Installation and Configuration

This page describes how to install the OpenNebula Prometheus integration packages available in the OpenNebula software repositories.

Step 1. OpenNebula Repositories [Front-end, Hosts]

At this point OpenNebula software repositories should already be configured in your front-end and hosts. Double check this is the case before proceeding, more information can be found in the OpenNebula Repositories guide.

Step 2. Install Front-end Packages [Front-end]

In your OpenNebula front-end, install the Prometheus package. This package includes:

You should also install the Prometheus-KVM package that includes metric exporters. This package includes:

Prometheus, Alertmanager Node Exporter are free software and they are re-distributed for your convenience under the terms of the Apache License 2.0, as described in the Prometheus, Alertmanager and Node exporter licenses respectively.

Note that you will be able to use any existing installation of both systems after the installation.

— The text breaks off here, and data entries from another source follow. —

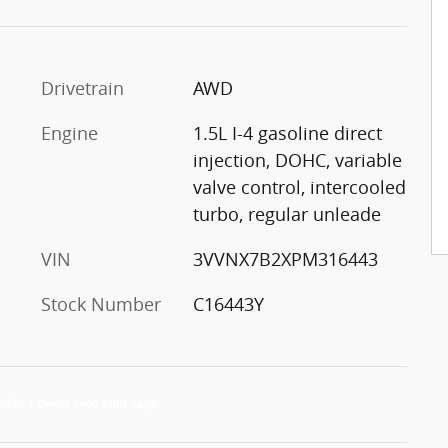
Drivetrain
AWD
Engine
1.5L I-4 gasoline direct
injection, DOHC, variable
valve control, intercooled
turbo, regular unleade
VIN
3VVNX7B2XPM316443
Stock Number
C16443Y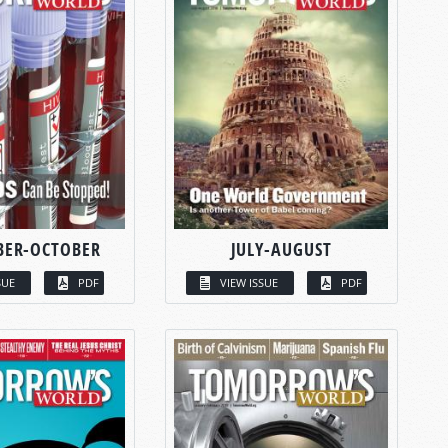
BER-OCTOBER
JULY-AUGUST
SUE
PDF
VIEW ISSUE
PDF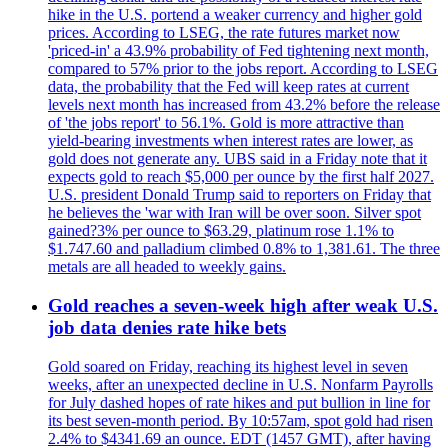
hike in the U.S. portend a weaker currency and higher gold
prices. According to LSEG, the rate futures market now
'priced-in' a 43.9% probability of Fed tightening next month,
compared to 57% prior to the jobs report. According to LSEG
data, the probability that the Fed will keep rates at current
levels next month has increased from 43.2% before the release
of 'the jobs report' to 56.1%. Gold is more attractive than
yield-bearing investments when interest rates are lower, as
gold does not generate any. UBS said in a Friday note that it
expects gold to reach $5,000 per ounce by the first half 2027.
U.S. president Donald Trump said to reporters on Friday that
he believes the 'war with Iran will be over soon. Silver spot
gained?3% per ounce to $63.29, platinum rose 1.1% to
$1.747.60 and palladium climbed 0.8% to 1,381.61. The three
metals are all headed to weekly gains.
Gold reaches a seven-week high after weak U.S.
job data denies rate hike bets
Gold soared on Friday, reaching its highest level in seven
weeks, after an unexpected decline in U.S. Nonfarm Payrolls
for July dashed hopes of rate hikes and put bullion in line for
its best seven-month period. By 10:57am, spot gold had risen
2.4% to $4341.69 an ounce. EDT (1457 GMT), after having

RPM based distributions (Alma, RHEL)

yum -y install opennebula-prometheus opennebula-prometheus-kvm

Deb based distributions (Ubuntu, Debian)

apt -y install opennebula-prometheus opennebula-prometheus-kvm

Step 3. Install Hosts Packages [Hosts]

In your hosts you need to install the Prometheus-KVM, this package includes:

Prometheus Node exporter is free software and re-distributed in this package for your convenience under the terms of the Apache License 2.0, as described in the Node exporter license.

Note that you will be able to use any existing installation of the node exporter after the installation.

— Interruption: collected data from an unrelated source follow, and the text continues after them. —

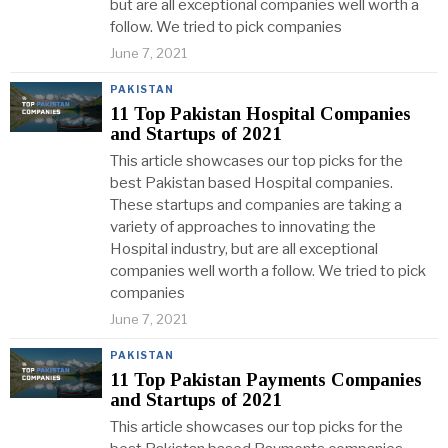
but are all exceptional companies well worth a
follow. We tried to pick companies
June 7, 2021
PAKISTAN
11 Top Pakistan Hospital Companies
and Startups of 2021
This article showcases our top picks for the
best Pakistan based Hospital companies.
These startups and companies are taking a
variety of approaches to innovating the
Hospital industry, but are all exceptional
companies well worth a follow. We tried to pick
companies
June 7, 2021
PAKISTAN
11 Top Pakistan Payments Companies
and Startups of 2021
This article showcases our top picks for the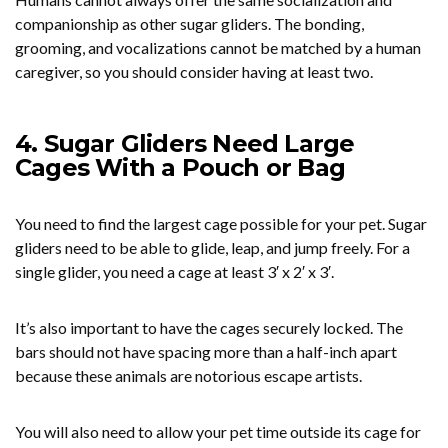
companionship as other sugar gliders. The bonding,
grooming, and vocalizations cannot be matched by a human
caregiver, so you should consider having at least two.
4. Sugar Gliders Need Large
Cages With a Pouch or Bag
You need to find the largest cage possible for your pet. Sugar
gliders need to be able to glide, leap, and jump freely. For a
single glider, you need a cage at least 3′ x 2′ x 3′.
It’s also important to have the cages securely locked. The
bars should not have spacing more than a half-inch apart
because these animals are notorious escape artists.
You will also need to allow your pet time outside its cage for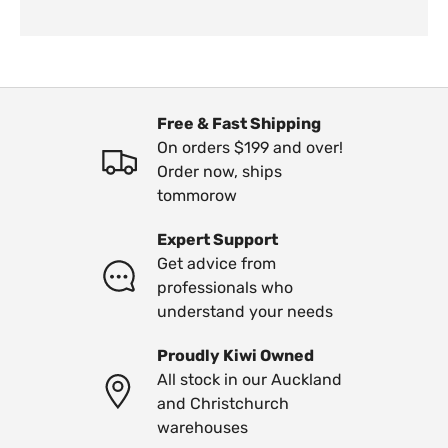
Free & Fast Shipping
On orders $199 and over!
Order now, ships
tommorow
Expert Support
Get advice from
professionals who
understand your needs
Proudly Kiwi Owned
All stock in our Auckland
and Christchurch
warehouses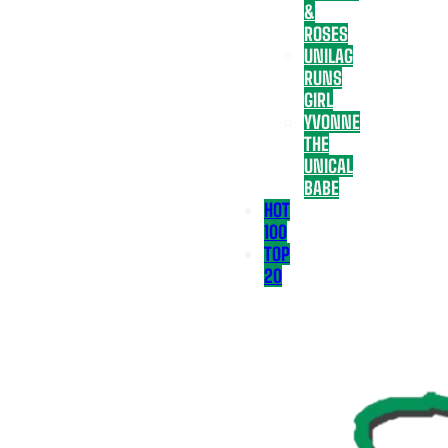
&
ROSES
UNILAG
RUNS
GIRL
YVONNE
THE
UNICAL
BABE
HOT
100
TOP
20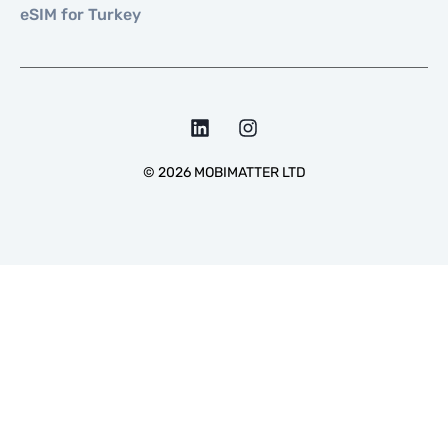
eSIM for Turkey
©
2026
MOBIMATTER LTD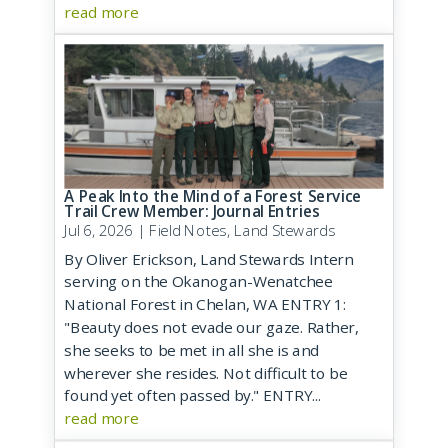
read more
A Peak Into the Mind of a Forest Service
Trail Crew Member: Journal Entries
Jul 6, 2026
|
Field Notes
,
Land Stewards
By Oliver Erickson, Land Stewards Intern
serving on the Okanogan-Wenatchee
National Forest in Chelan, WA ENTRY 1:
"Beauty does not evade our gaze. Rather,
she seeks to be met in all she is and
wherever she resides. Not difficult to be
found yet often passed by." ENTRY...
read more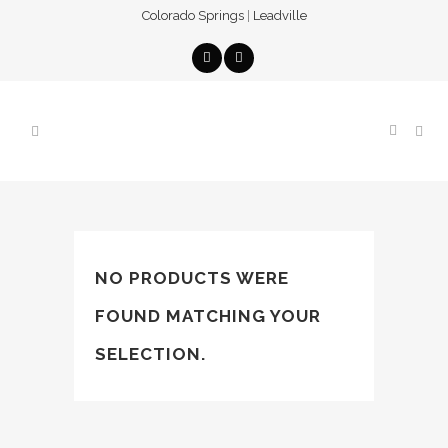
Colorado Springs
|
Leadville
NO PRODUCTS WERE
FOUND MATCHING YOUR
SELECTION.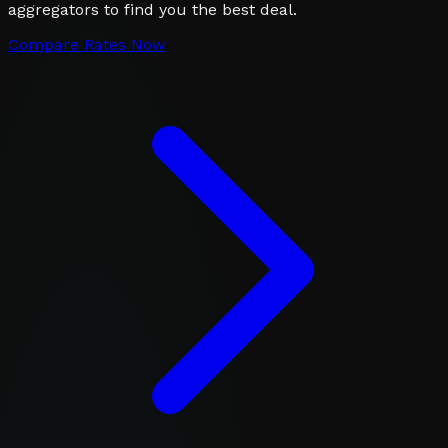
aggregators to find you the best deal.
Compare Rates Now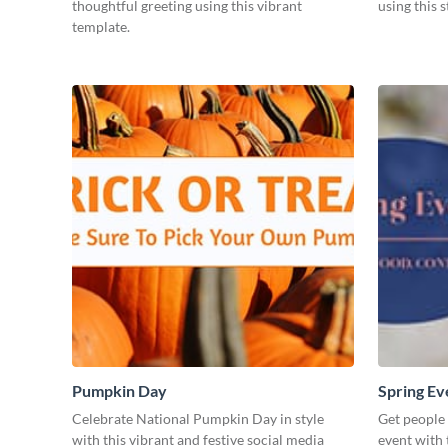
thoughtful greeting using this vibrant
using this 
template.
Pumpkin Day
Spring Ev
Celebrate National Pumpkin Day in style
Get people
with this vibrant and festive social media
event with 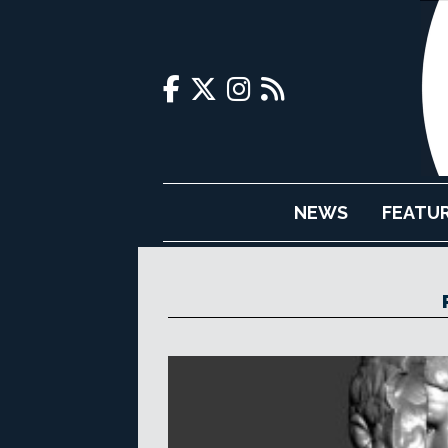
NEWS
FEATU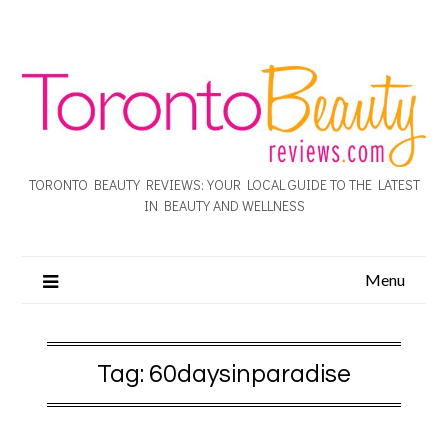
TORONTO BEAUTY REVIEWS: YOUR LOCAL GUIDE TO THE LATEST
IN BEAUTY AND WELLNESS
Menu
Tag:
60daysinparadise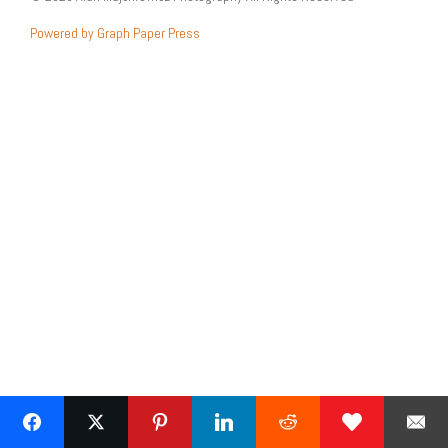
Powered by Graph Paper Press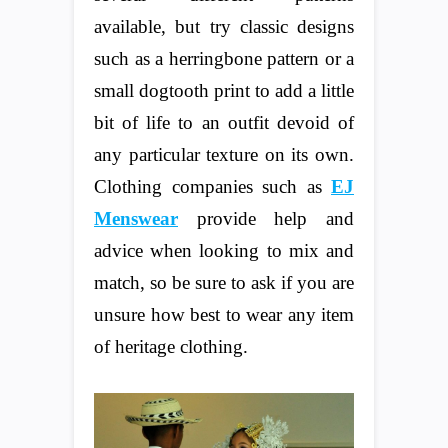
available, but try classic designs
such as a herringbone pattern or a
small dogtooth print to add a little
bit of life to an outfit devoid of
any particular texture on its own.
Clothing companies such as
EJ
Menswear
provide help and
advice when looking to mix and
match, so be sure to ask if you are
unsure how best to wear any item
of heritage clothing.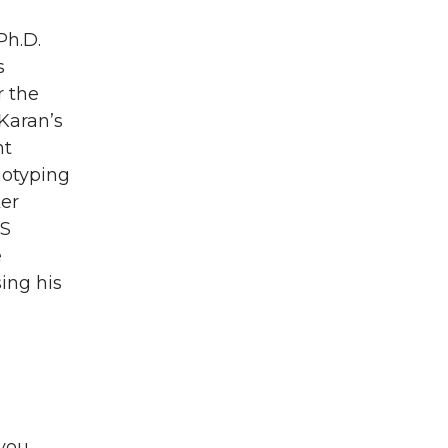
Ph.D.
s
r the
Karan’s
nt
notyping
ker
BS
e
ing his
 you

RPM based distributions (Alma, RHEL)

yum -y install opennebula-prometheus-kvm

Deb based distributions (Ubuntu, Debian)

apt -y install opennebula-prometheus-kvm

Step 4. Configure Prometheus [Front-end]

The OpenNebula Prometheus package comes with a simple script that automatically configures the scrape endpoints for your cloud. First, make sure all your hosts are properly listed with the onehost command, for example:

onehost list
ID NAME                          CLUSTER    TVM      ALLOCATED_CPU      ALLOCATED_MEM STAT
 1 kvm-ssh-uimw3-2.test          default      0       0 / 100 (0%)     0K / 1.2G (0%) on
 0 kvm-ssh-uimw3-1.test          default      0       0 / 100 (0%)     0K / 1.2G (0%) on

Now, we will generate the prometheus configuration in /etc/one/prometheus/prometheus.yml, as root (or oneadmin) execute:

/usr/share/one/prometheus/patch_datasources.rb

This command connects to your cloud as oneadmin to gather the relevant information. Now you can verify the configuration, for the example above:

cat /etc/one/prometheus/prometheus.yml

---
global:
  scrape_interval: 15s
  evaluation_interval: 15s

alerting:
  alertmanagers:
  - static_configs:
    - targets:
      - 127.0.0.1:9093

rule_files:
- rules.yml

scrape_configs:
- job_name: prometheus
  static_configs:
  - targets:
    - 127.0.0.1:9090
- job_name: opennebula_exporter
  static_configs:
  - targets:
    - 127.0.0.1:9925
- job_name: node_exporter
  static_configs:
  - targets:
    - 127.0.0.1:9100
  - targets:
    - kvm-ssh-uimw3-2.test:9100
    labels:
      one_host_id: '1'
  - targets:
    - kvm-ssh-uimw3-1.test:9100
    labels:
      one_host_id: '0'
- job_name: libvirt_exporter
  static_configs:
  - targets:
    - kvm-ssh-uimw3-2.test:9926
    labels:
      one_host_id: '1'
  - targets:
    - kvm-ssh-uimw3-1.test:9926
    labels:
      one_host_id: '0'

You can adjust scrape intervals or other configuration attributes in this file.

Note

You can easily add or remove hosts by copying or deleting the corresponding targets, or simply re-run the script. In that case you’ll have a backup in /etc/one/prometheus/ to recover any additional configurations.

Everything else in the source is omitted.